Gündeminde olmayı da kimse yanlış anlamasın, kendileri başardılar. Öncelikle şunun altını net çizmeliyim ki, olaylarında tartışılacak tek bir yan bile yok. 1999 yılında yapılan bir düzenleme sırasında, kanunun geriye doğru işletilmesiyle birlikte mağdur haline dönüştürüldüler.
2008 yılındaki sosyal güvenlik sistemine reform adı altında geçilirken de, sorunlarının üzerine beton döküldü. Fakat yılmadılar. Vatandaş olmaktan gelen haklarını sonuna kadar kullanarak, meseleyi gündemde tutmayı başardılar. Çünkü haklılar.

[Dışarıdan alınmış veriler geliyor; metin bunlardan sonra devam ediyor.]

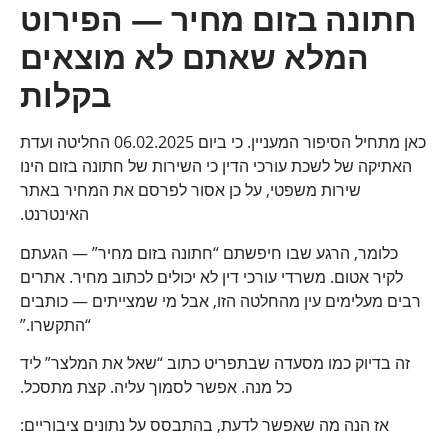
חתונה בזום מחיר — הפירוט
המלא שאתם לא מוצאים
בקלות
כאן מתחיל הסיפור המעניין. כי ביום 06.02.2025 החליטה ועדת
האתיקה של לשכת עורכי הדין כי השירות של חתונה בזום הינו
שירות משפטי, על כן אסור לפרסם את המחיר באתר
האינטרנט.
כלומר, הרגע שבו חיפשתם “חתונה בזום מחיר” — הגעתם
לקיר אטום. משרדי עורכי דין לא יכולים לכתוב מחיר. אתרים
רבים מעלימים עין מהחלטה הזו, אבל מי שמצייתים — כותבים
“התקשרו.”
זה בדיוק כמו מסעדה שבתפריט כתוב “שאל את המלצר” ליד
כל מנה. אפשר לסמוך עליה. קצת מתסכל.
אז הנה מה שאפשר לדעת, בהתבסס על נתונים ציבוריים:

Son olarak 2018 yılında seçimlerde gündemi belirlediler. Ardından iktidar partisi dışındaki partilerin hemfikir olmasıyla, problemin düzelmesi için MHP, CHP, İyi Parti tarafından kanun teklifi verileceği umuduyla Meclis’in açılma takvimini beklediler. Teklif de verildi.
Sonra Meclis çalışmalarına başladı, gündeme geldi ve MHP’nin büyük U dönüşü yaparak çekimser kalmasıyla sorunları ortada kaldı. Şimdi yerel seçimin ardından yeniden tartışma konusunun odağına oturdular.
Fakat ısrarla üzerlerine oturtulmak istenen ‘erken emeklilik talebi’ gibi bir haksızlığı dahi anlatmakta güçlük çekiyorlar. Çünkü herkes kulak kabartıyor, ama gerçekten kimse onları dinlemiyor.
Bugün itibariyle ‘devletin gençsin, patronun yaşlısın’ söyleminin arasına sıkışmış, iş bulamayan, çalışsalar da emekli olduklarında daha çok prim ödeyecekleri için alacakları maaşı düşüren bir sistemle karşı karşıya bırakılan Türkiye Cumhuriyeti vatandaşları...
Dediğim gibi tartışmaya açık bir durumları yok ve ‘Devlet sözünü tutar’ ilkesinden hareketle hemen, vakit kaybetmeden yaşadıkları problem olmaktan çıkarılacak bir kesimden söz ediyoruz.
Fakat ben bugün hem EYT’lilere bir kulvar sunmak, hem de meselenin bir başka boyutuna dikkat çekmek için bir öneriyle ortaya çıkıyorum. Bu insanlar işe başlarken devletle bir anlaşma yapmışlar mı? Yapmışlar... Devlet onlardan belli bir süre çalışmalarını ve bu sürede prim ödemelerini istemiş mi? İstemiş. Bunu gerçekleştirdikleri takdirde emekli edileceklerine dair iki taraf anlaşmış mı? Anlaşmış...
Peki tüm taahhütlerini yerine getirmelerine rağmen emekli edilmiyorlar mı? Evet... O zaman ortada ayıplı bir mal ve hizmet söz konusudur. Her birinin normal davalarını takip edip, yasal düzenleme taleplerini ortaya koyarken, bir yandan da tüketici mahkemelerine başvurarak dava açmalarını öneriyorum.
Çünkü ortada aynı zamanda ayıplı mal ve hizmet satışı söz konusudur. Muhatapları, yani devlet, onları çalıştırıp, paralarını almış ama emekli etmiyor. Bundan iyi tüketici davası mı olur?